So here's what you should do. Pick a dataset. It could be one you've worked with before or it could be a new one. Then build the best decision tree you can.

Now try to match that with the simplest random forest you can. For our purposes measure simplicity with runtime. Compare that to the runtime of the decision tree.

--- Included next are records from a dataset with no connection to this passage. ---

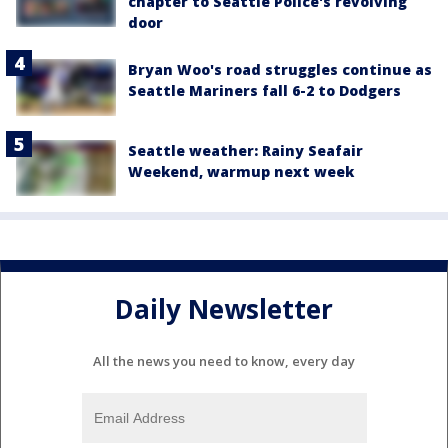
chapter to Seattle Police's revolving
door
Bryan Woo's road struggles continue as
Seattle Mariners fall 6-2 to Dodgers
Seattle weather: Rainy Seafair
Weekend, warmup next week
Daily Newsletter
All the news you need to know, every day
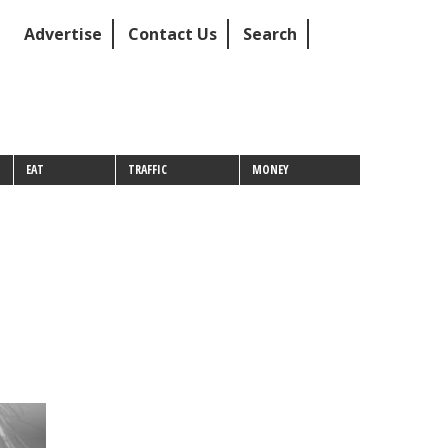
Advertise
Contact Us
Search
EAT
TRAFFIC
MONEY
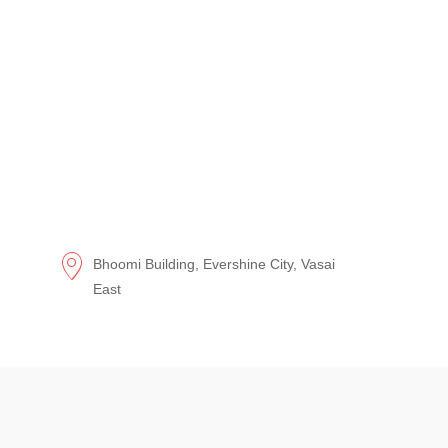
Bhoomi Building, Evershine City, Vasai
East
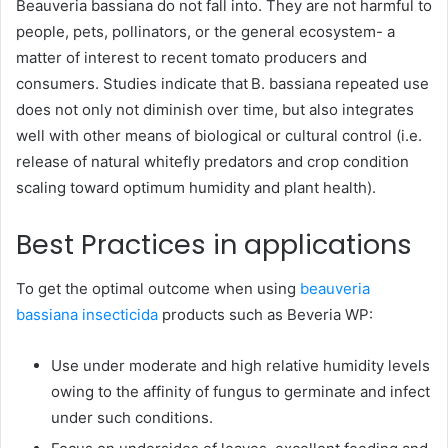
Beauveria bassiana do not fall into. They are not harmful to
people, pets, pollinators, or the general ecosystem- a
matter of interest to recent tomato producers and
consumers. Studies indicate that B. bassiana repeated use
does not only not diminish over time, but also integrates
well with other means of biological or cultural control (i.e.
release of natural whitefly predators and crop condition
scaling toward optimum humidity and plant health).
Best Practices in applications
To get the optimal outcome when using
beauveria
bassiana insecticida
products such as Beveria WP:
Use under moderate and high relative humidity levels
owing to the affinity of fungus to germinate and infect
under such conditions.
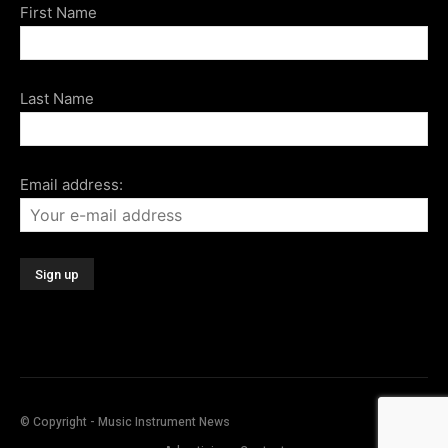
First Name
Last Name
Email address:
© Copyright - Music Instrument News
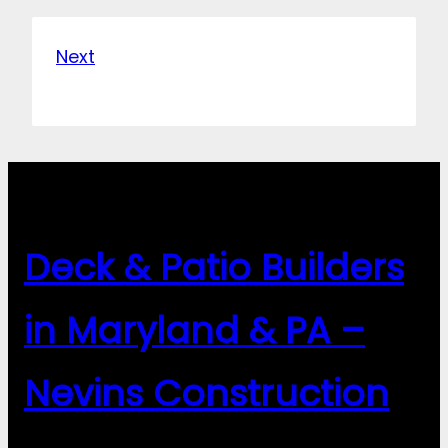
Next
Deck & Patio Builders
in Maryland & PA –
Nevins Construction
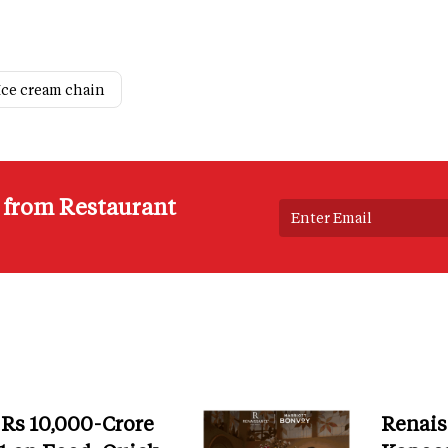
Ice cream chain
s from Restaurant
 Rs 10,000-Crore
Renais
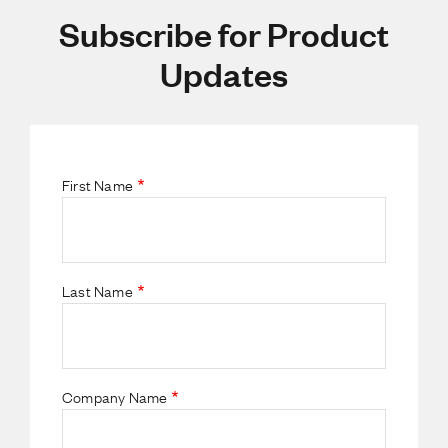
Subscribe for Product
Updates
First Name
Last Name
Company Name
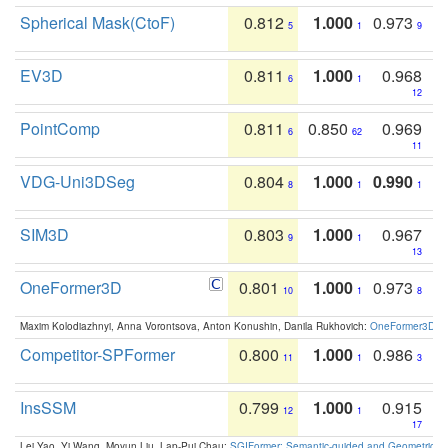
Spherical Mask(CtoF)
0.812
1.000
0.973
5
1
9
EV3D
0.811
1.000
0.968
6
1
12
PointComp
0.811
0.850
0.969
6
62
11
VDG-Uni3DSeg
0.804
1.000
0.990
8
1
1
SIM3D
0.803
1.000
0.967
9
1
13
OneFormer3D
0.801
1.000
0.973
10
1
8
Maxim Kolodiazhnyi, Anna Vorontsova, Anton Konushin, Danila Rukhovich:
OneFormer3D: On
Competitor-SPFormer
0.800
1.000
0.986
11
1
3
InsSSM
0.799
1.000
0.915
12
1
17
Lei Yao, Yi Wang, Moyun Liu, Lap-Pui Chau:
SGIFormer: Semantic-guided and Geometric-en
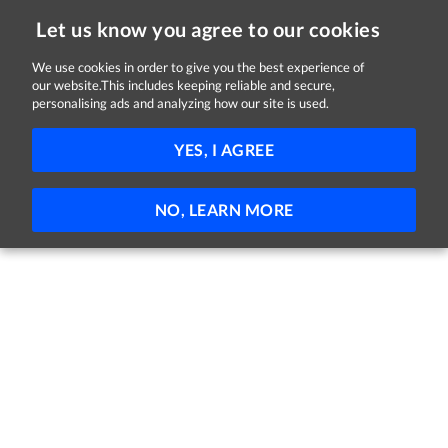
Let us know you agree to our cookies
We use cookies in order to give you the best experience of
Sorry, this job is now closed
our website.This includes keeping reliable and secure,
personalising ads and analyzing how our site is used.
Senior Management Opportunities
YES, I AGREE
Civil Service
Nationwide
€83,113 per year
Full-time
NO, LEARN MORE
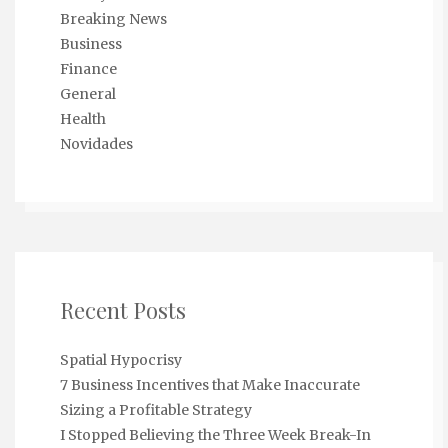
Breaking News
Business
Finance
General
Health
Novidades
Recent Posts
Spatial Hypocrisy
7 Business Incentives that Make Inaccurate
Sizing a Profitable Strategy
I Stopped Believing the Three Week Break-In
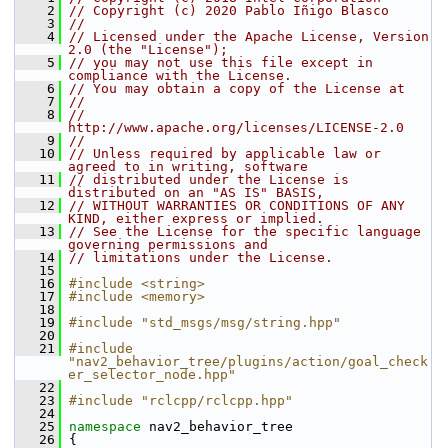
    2
// Copyright (c) 2020 Pablo Iñigo Blasco
    3
//
    4
// Licensed under the Apache License, Version 
2.0 (the "License");
    5
// you may not use this file except in 
compliance with the License.
    6
// You may obtain a copy of the License at
    7
//
    8
//     
http://www.apache.org/licenses/LICENSE-2.0
    9
//
   10
// Unless required by applicable law or 
agreed to in writing, software
   11
// distributed under the License is 
distributed on an "AS IS" BASIS,
   12
// WITHOUT WARRANTIES OR CONDITIONS OF ANY 
KIND, either express or implied.
   13
// See the License for the specific language 
governing permissions and
   14
// limitations under the License.
   15
   16
#include <string>
   17
#include <memory>
   18
   19
#include "std_msgs/msg/string.hpp"
   20
   21
#include 
"nav2_behavior_tree/plugins/action/goal_check
er_selector_node.hpp"
   22
   23
#include "rclcpp/rclcpp.hpp"
   24
   25
namespace 
nav2_behavior_tree
   26
 {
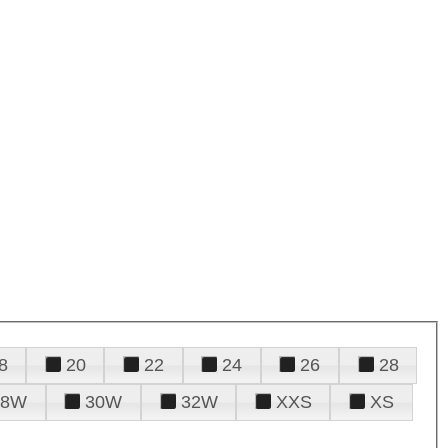
8
20
22
24
26
28
28W
30W
32W
XXS
XS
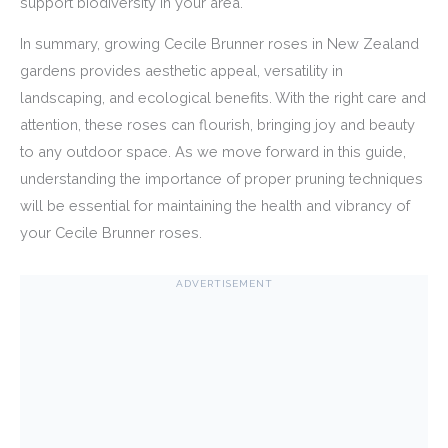
support biodiversity in your area.
In summary, growing Cecile Brunner roses in New Zealand
gardens provides aesthetic appeal, versatility in
landscaping, and ecological benefits. With the right care and
attention, these roses can flourish, bringing joy and beauty
to any outdoor space. As we move forward in this guide,
understanding the importance of proper pruning techniques
will be essential for maintaining the health and vibrancy of
your Cecile Brunner roses.
ADVERTISEMENT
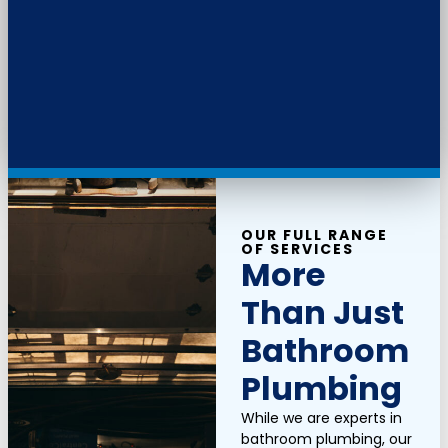
OUR FULL RANGE
OF SERVICES
More
Than Just
Bathroom
Plumbing
While we are experts in
bathroom plumbing, our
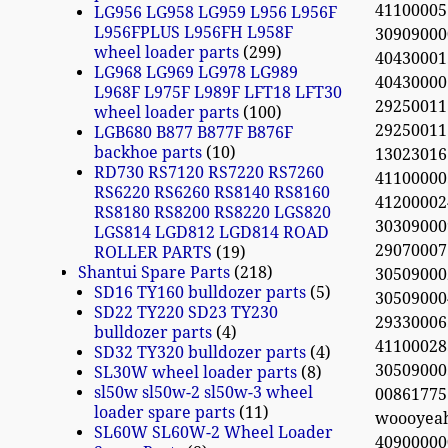
41100005
LG956 LG958 LG959 L956 L956F
L956FPLUS L956FH L958F
30909000
wheel loader parts
299
40430001
LG968 LG969 LG978 LG989
4043000
L968F L975F L989F LFT18 LFT30
2925001
wheel loader parts
100
2925001
LGB680 B877 B877F B876F
backhoe parts
10
1302301
RD730 RS7120 RS7220 RS7260
41100000
RS6220 RS6260 RS8140 RS8160
4120000
RS8180 RS8200 RS8220 LGS820
3030900
LGS814 LGD812 LGD814 ROAD
29070007
ROLLER PARTS
19
Shantui Spare Parts
218
3050900
SD16 TY160 bulldozer parts
5
30509000
SD22 TY220 SD23 TY230
29330006
bulldozer parts
4
41100028
SD32 TY320 bulldozer parts
4
3050900
SL30W wheel loader parts
8
sl50w sl50w-2 sl50w-3 wheel
0086177
loader spare parts
11
woooyea
SL60W SL60W-2 Wheel Loader
40900000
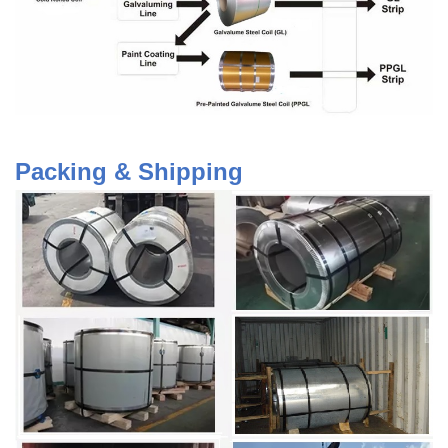
Packing & Shipping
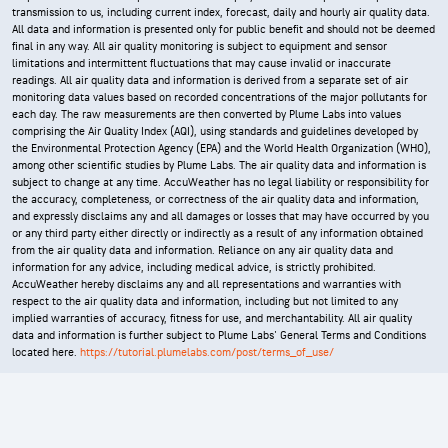
transmission to us, including current index, forecast, daily and hourly air quality data.
All data and information is presented only for public benefit and should not be deemed
final in any way. All air quality monitoring is subject to equipment and sensor
limitations and intermittent fluctuations that may cause invalid or inaccurate
readings. All air quality data and information is derived from a separate set of air
monitoring data values based on recorded concentrations of the major pollutants for
each day. The raw measurements are then converted by Plume Labs into values
comprising the Air Quality Index (AQI), using standards and guidelines developed by
the Environmental Protection Agency (EPA) and the World Health Organization (WHO),
among other scientific studies by Plume Labs. The air quality data and information is
subject to change at any time. AccuWeather has no legal liability or responsibility for
the accuracy, completeness, or correctness of the air quality data and information,
and expressly disclaims any and all damages or losses that may have occurred by you
or any third party either directly or indirectly as a result of any information obtained
from the air quality data and information. Reliance on any air quality data and
information for any advice, including medical advice, is strictly prohibited.
AccuWeather hereby disclaims any and all representations and warranties with
respect to the air quality data and information, including but not limited to any
implied warranties of accuracy, fitness for use, and merchantability. All air quality
data and information is further subject to Plume Labs' General Terms and Conditions
located here.
https://tutorial.plumelabs.com/post/terms_of_use/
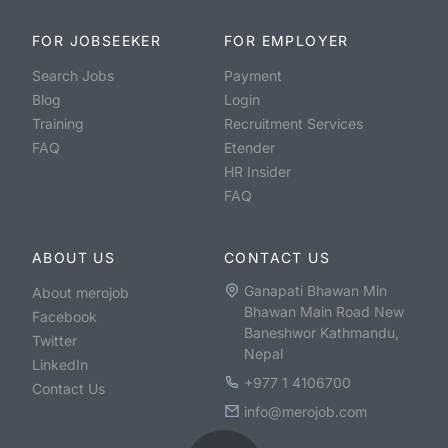
FOR JOBSEEKER
FOR EMPLOYER
Search Jobs
Payment
Blog
Login
Training
Recruitment Services
FAQ
Etender
HR Insider
FAQ
ABOUT US
CONTACT US
Ganapati Bhawan Min
About merojob
Bhawan Main Road New
Facebook
Baneshwor Kathmandu,
Twitter
Nepal
LinkedIn
+977 1 4106700
Contact Us
info@merojob.com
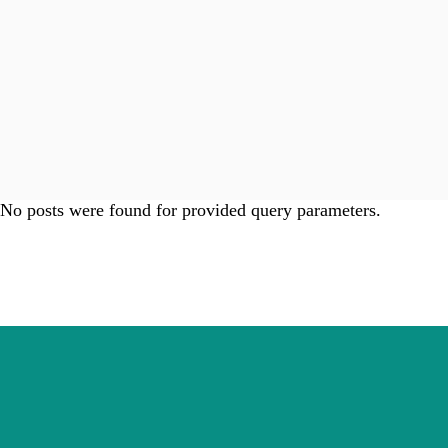
No posts were found for provided query parameters.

This is imperfect but just go with it.

In [1]:
import pandas as pd
import numpy as np
from sklearn import ensemble
from sklearn import tree
from sklearn.model_selection import cross_val_score
import time
from IPython.display import Image
import pydotplus
import graphviz

In [2]:
df = pd.read_csv('data/waves.csv')
df['Date/Time'] = pd.to_datetime(df['Date/Time'])
df['Date/Time'] = df['Date/Time'].dt.hour.astype('int64')
for i in range(len(df.Hs)):
    if df.at[i, 'Hs'] > 1:
        df.at[i, 'Hs_sort'] = 1
    else:
        df.at[i, 'Hs_sort'] = 0

df.drop([0, 1], inplace = True)

In [3]:
df

Unnamed: 0,Date/Time,Hs,Hmax,Tz,Tp,Peak Direction,SST,Hs_sort
2,1,0.763,1.15,4.520,5.513,49.0,25.65,0.0
3,1,0.770,1.41,4.582,5.647,75.0,25.50,0.0
4,2,0.747,1.16,4.515,5.083,91.0,25.45,0.0
5,2,0.718,1.61,4.614,6.181,68.0,25.45,0.0
6,3,0.707,1.34,4.568,4.705,73.0,25.50,0.0
7,3,0.729,1.21,4.786,4.484,63.0,25.50,0.0
8,4,0.733,1.20,4.897,5.042,68.0,25.50,0.0
9,4,0.711,1.29,5.019,8.439,66.0,25.50,0.0
10,5,0.698,1.11,4.867,4.584,64.0,25.55,0.0
11,5,0.686,1.14,4.755,5.211,56.0,25.55,0.0


In [4]:
X = df.drop(columns = ['Hs', 'Hs_sort'])
Y = df.Hs_sort

In [5]:
start_time = time.time()
# Initialize and train our tree.
dt = tree.DecisionTreeClassifier(
    criterion='entropy',
    max_features=1,
    max_depth=4
)
dt.fit(X, Y)
print(cross_val_score(dt, X, Y, cv = 10))
print("--- %s seconds ---" % (time.time() - start_time))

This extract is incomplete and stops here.